Таким образом, возвращаясь к лозунгу Василикана, проблема заключается не только в том, чтобы знать, что хорошо, но и в том, чтобы научиться распознавать мысли, образы, импульсы и оправдания, которые ведут к нему или отдаляют от него. Диакризис — это не метод для исключительных, чрезвычайных ситуаций, и не специализация для монахов, хотя отчасти таковой он и стал, что губительно для психического здоровья плеромы Церкви. Нет, это ежедневное упражнение, посредством которого человек учится не путать то, что ему нравится, с тем, что хорошо, то, что его вдохновляет, с тем, что его созидает, то, что подтверждает его идентичность, с тем, что говорит ему правду, обещание повышения пенсии с личной щедростью политика, который его дает.
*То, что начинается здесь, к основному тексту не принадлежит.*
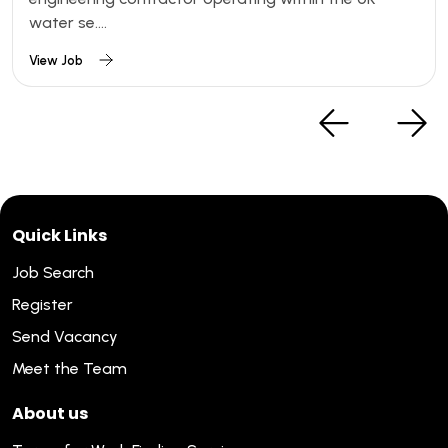
water se....
View Job
Quick Links
Job Search
Register
Send Vacancy
Meet the Team
About us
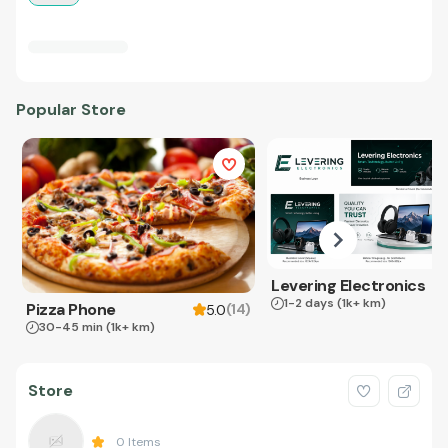
Popular Store
Levering Electronics
1-2 days
(1k+ km)
Pizza Phone
(
14
)
5.0
30-45 min
(1k+ km)
Store
0
Items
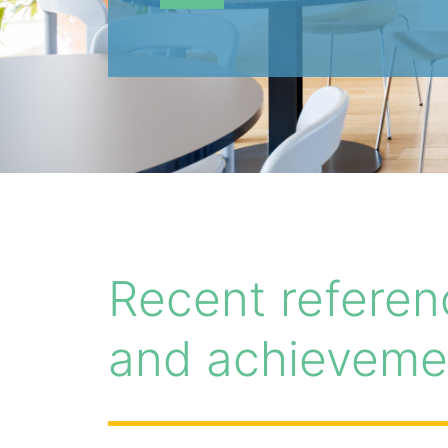
Recent referen
and achieveme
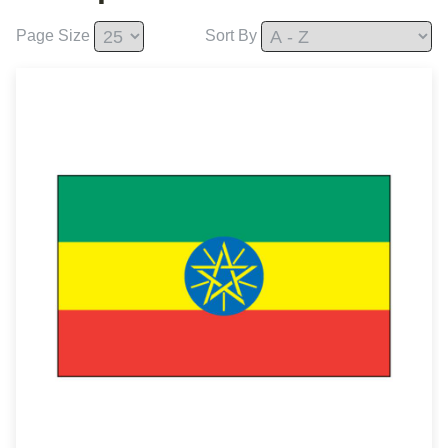
Page Size
Sort By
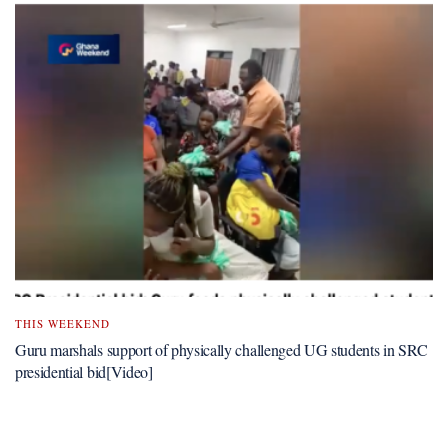
THIS WEEKEND
Guru marshals support of physically challenged UG students in SRC
presidential bid[Video]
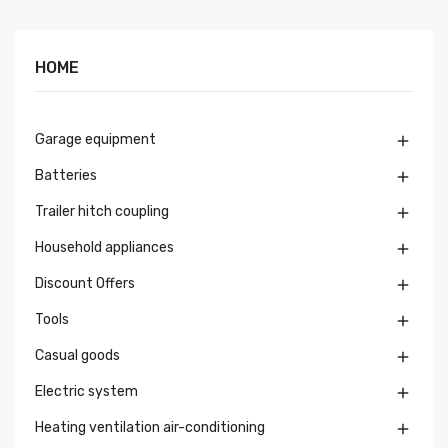
HOME
Garage equipment

Batteries

Trailer hitch coupling

Household appliances

Discount Offers

Tools

Casual goods

Electric system

Heating ventilation air-conditioning

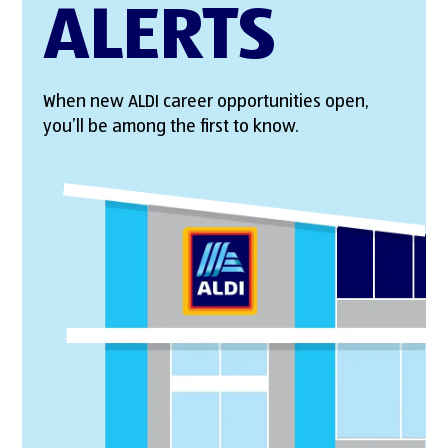
ALERTS
When new ALDI career opportunities open,
you’ll be among the first to know.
В этом духе христианского реализма, различения между призраком и орехом, то есть между идеей и феноменом, если говорить с Платоном, у нас нет оснований выходить за пределы естественного, надеясь, что преувеличение спонтанно улучшит существование. Нет, мы лишь умножаем идолов и сжимаем даже нашу естественность, к которой никогда не узнаем, как вернуться.
В заключение этапа и как призыв к эмоциональной умеренности: румынскую идентичность, так сказать, можно проживать с радостью, не превращаясь в критерий превосходства, подобно тому как православие можно исповедовать, не превращаясь в избирательную программу, что, симметрично сказанному выше, позволяет любить Традицию, не превращаясь в свидетельство непогрешимости, и защищать суверенитет как политический принцип, не превращаясь в национальную метафизику. Остальное — не от Господа, как сказал бы Евагрий, а от других, которые, стремясь к власти, истощают последние ресурсы человечности и естественности.
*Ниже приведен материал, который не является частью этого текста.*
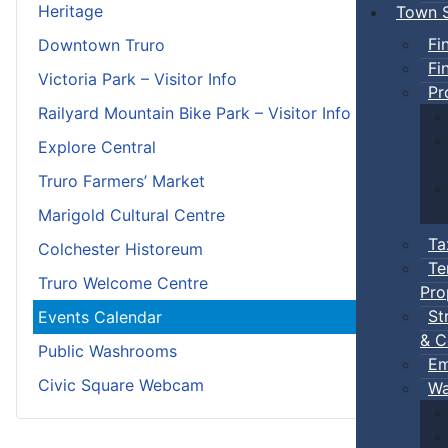
Heritage
Town S
Fi
Downtown Truro
Fi
Victoria Park – Visitor Info
Pr
Railyard Mountain Bike Park – Visitor Info
Explore Central
Truro Farmers’ Market
Marigold Cultural Centre
Ta
Colchester Historeum
Te
Truro Welcome Centre
Pro
St
Events Calendar
& C
Public Washrooms
Em
Civic Square Webcam
Wa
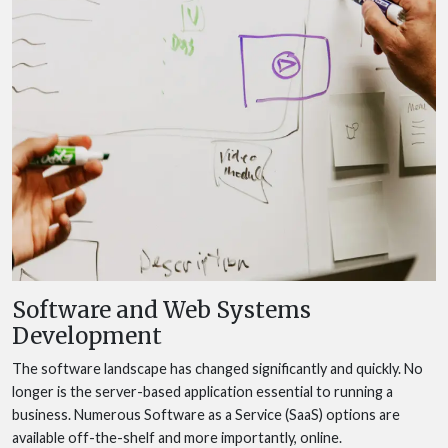
Software and Web Systems
Development
The software landscape has changed significantly and quickly. No
longer is the server-based application essential to running a
business. Numerous Software as a Service (SaaS) options are
available off-the-shelf and more importantly, online.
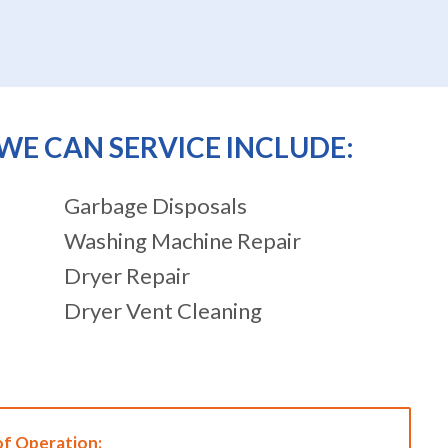
WE CAN SERVICE INCLUDE:
Garbage Disposals
Washing Machine Repair
Dryer Repair
Dryer Vent Cleaning
of Operation:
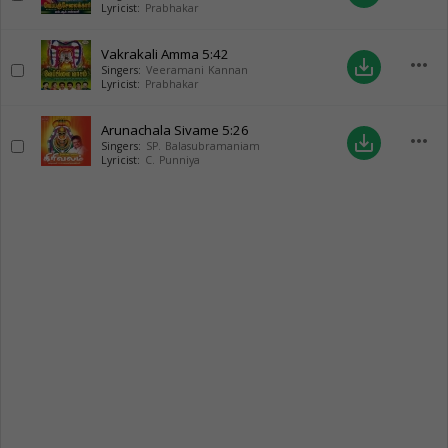
Lyricist:
Prabhakar
Vakrakali Amma
5:42
more_horiz
save_alt
Singers:
Veeramani Kannan
Lyricist:
Prabhakar
Arunachala Sivame
5:26
more_horiz
save_alt
Singers:
SP. Balasubramaniam
Lyricist:
C. Punniya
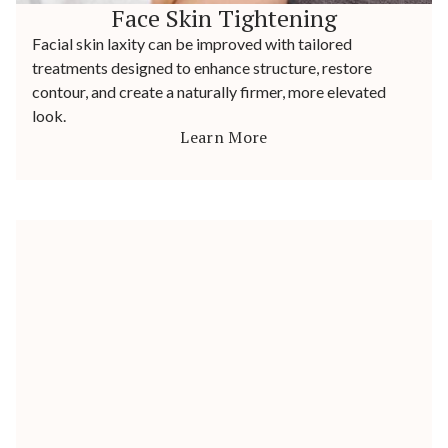
Face Skin Tightening
Facial skin laxity can be improved with tailored
treatments designed to enhance structure, restore
contour, and create a naturally firmer, more elevated
look.
Learn More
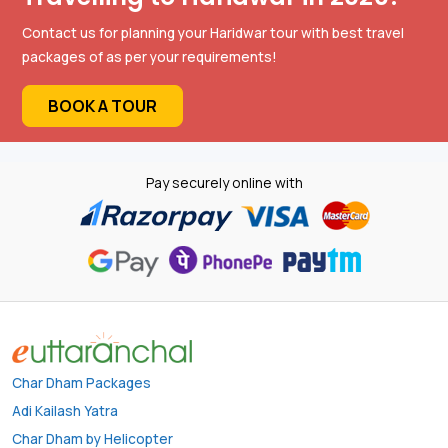
Contact us for planning your Haridwar tour with best travel
packages of as per your requirements!
BOOK A TOUR
Pay securely online with
Char Dham Packages
Adi Kailash Yatra
Char Dham by Helicopter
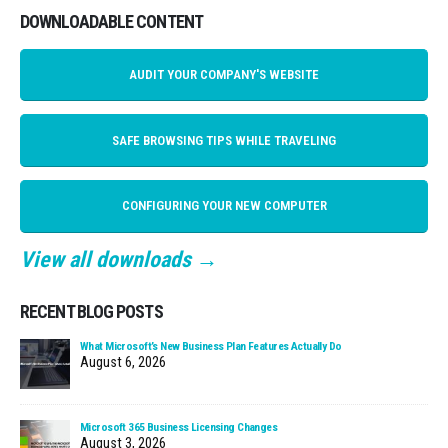
DOWNLOADABLE CONTENT
AUDIT YOUR COMPANY'S WEBSITE
SAFE BROWSING TIPS WHILE TRAVELING
CONFIGURING YOUR NEW COMPUTER
View all downloads →
RECENT BLOG POSTS
What Microsoft’s New Business Plan Features Actually Do
August 6, 2026
Microsoft 365 Business Licensing Changes
August 3, 2026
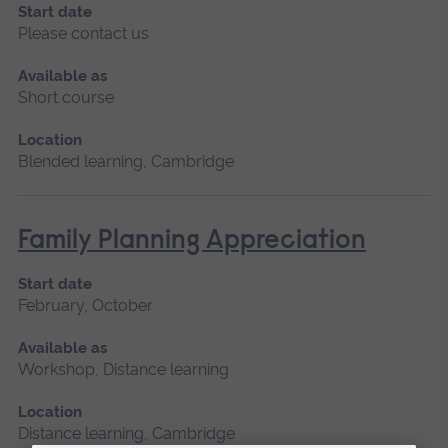
Start date
Please contact us
Available as
Short course
Location
Blended learning, Cambridge
Family Planning Appreciation
Start date
February, October
Available as
Workshop, Distance learning
Location
Distance learning, Cambridge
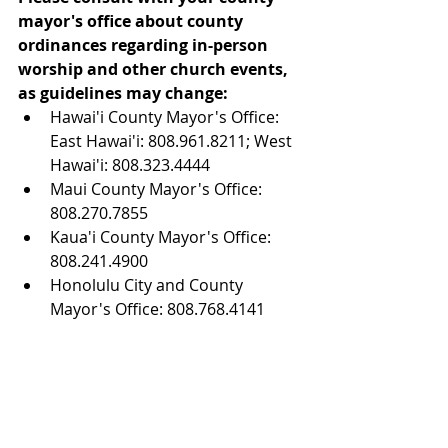
mayor's office about county 
ordinances regarding in-person 
worship and other church events, 
as guidelines may change:
Hawai'i County Mayor's Office: 
East Hawai'i: 808.961.8211; West 
Hawai'i: 808.323.4444  
Maui County Mayor's Office: 
808.270.7855  
Kaua'i County Mayor's Office: 
808.241.4900  
Honolulu City and County 
Mayor's Office: 808.768.4141 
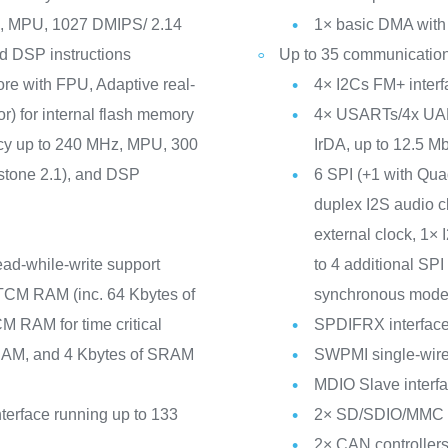
z, MPU, 1027 DMIPS/ 2.14
1× basic DMA with 
d DSP instructions
Up to 35 communication
ore with FPU, Adaptive real-
4× I2Cs FM+ inte
r) for internal flash memory
4× USARTs/4x UAR
ncy up to 240 MHz, MPU, 300
IrDA, up to 12.5 Mbi
tone 2.1), and DSP
6 SPI (+1 with Qu
duplex I2S audio c
external clock, 1×
ead-while-write support
to 4 additional S
TCM RAM (inc. 64 Kbytes of
synchronous mode
 RAM for time critical
SPDIFRX interfac
SRAM, and 4 Kbytes of SRAM
SWPMI single-wire 
MDIO Slave interf
erface running up to 133
2× SD/SDIO/MMC in
2× CAN controllers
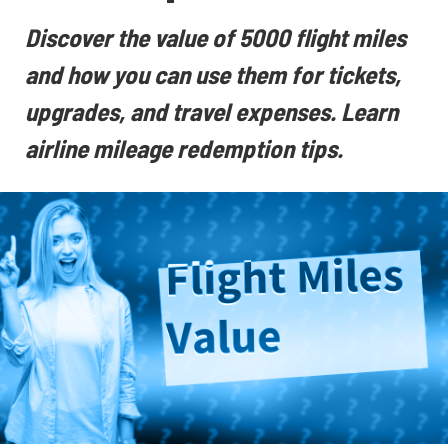
Discover the value of 5000 flight miles
and how you can use them for tickets,
upgrades, and travel expenses. Learn
airline mileage redemption tips.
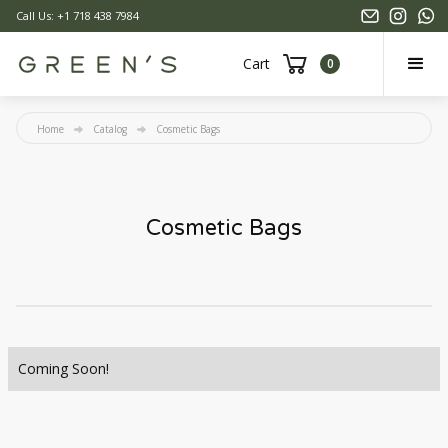
Call Us: +1 718 438 7984
Cart
0
Home
Catalog
Cosmetic Bags
Cosmetic Bags
Coming Soon!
Вот почему одна из самых конкретных обязанностей Церкви в румынском обществе — санкционировать притворство в политике, прикрывающееся апостольством, которое никому не поручено. Речь, конечно, идёт не о самой политике, потому что христианин не может жить за пределами города, а о её религиозной фальсификации, которую я анализировал в предыдущем тексте. В том тексте, напомню, я ясно говорил, что у священнослужителя, как у гражданина, может быть политический выбор, но алтарь не может стать избирательной трибуной, а облачение не может служить свидетельством подлинности идеологии. Церкви не позволено наделять сверхъестественной легитимностью человеческие интересы только потому, что они научились говорить о Боге, нации, традиции и суверенитете.
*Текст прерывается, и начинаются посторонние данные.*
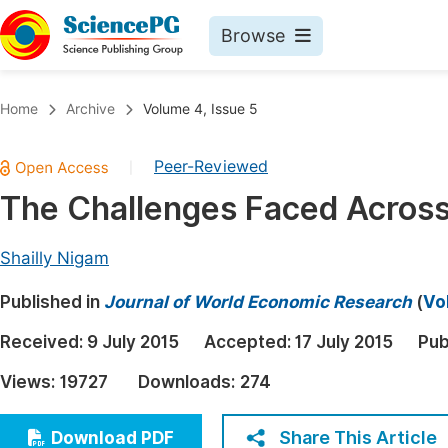
Browse
Journals By Subject
Book
Home
Archive
Volume 4, Issue 5
Life Sciences, Agriculture & Food
Pu
Peer-Reviewed
|
Chemistry
Up
The Challenges Faced Acros
Medicine & Health
Pu
Materials Science
Pu
Shailly Nigam
Mathematics & Physics
Up
Published in
Journal of World Economic Research
(
Vo
Electrical & Computer Science
Pu
Received:
9 July 2015
Accepted:
17 July 2015
Pub
Earth, Energy & Environment
Proc
Views:
19727
Downloads:
274
Architecture & Civil Engineering
Even
Education
Share This Article
Download PDF
Ev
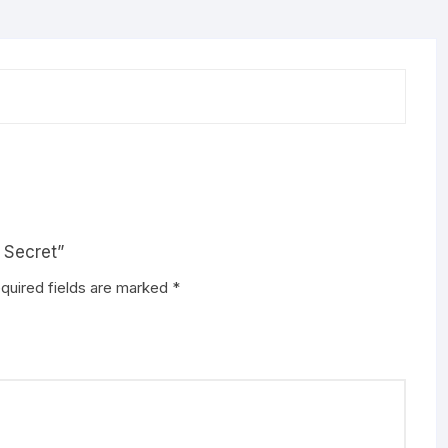
 Secret”
quired fields are marked
*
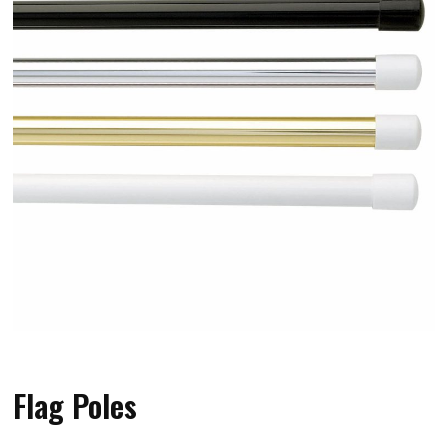
Flag Poles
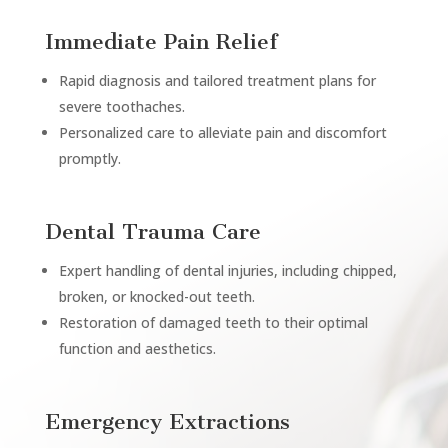
Immediate Pain Relief
Rapid diagnosis and tailored treatment plans for
severe toothaches.
Personalized care to alleviate pain and discomfort
promptly.
Dental Trauma Care
Expert handling of dental injuries, including chipped,
broken, or knocked-out teeth.
Restoration of damaged teeth to their optimal
function and aesthetics.
Emergency Extractions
В конце концов, именно так подтверждается и свобода Церкви: не в способности благословлять власть, а в способности сказать «нет», когда власть требует благословения вместо истины. В этом также заключается решение социально-теологического блага, которое мы ищем. Не новая христианская политическая программа, не контр-идеология, не человек, ниспосланный провидением, и не Церковь, превратившаяся в резервную партию, а люди, духовенство и миряне, способные изменить ситуацию. Только таким образом, я убежден, мы в конечном итоге станем свидетелями в своей жизни долгожданного превращения добра из события, исключения, в состояние нормы, повседневной жизни. Да, это будет полезно знать, в том числе и другим.
Докса!
P.S. Эти тексты, естественно, будут включены в том, который сейчас готовится.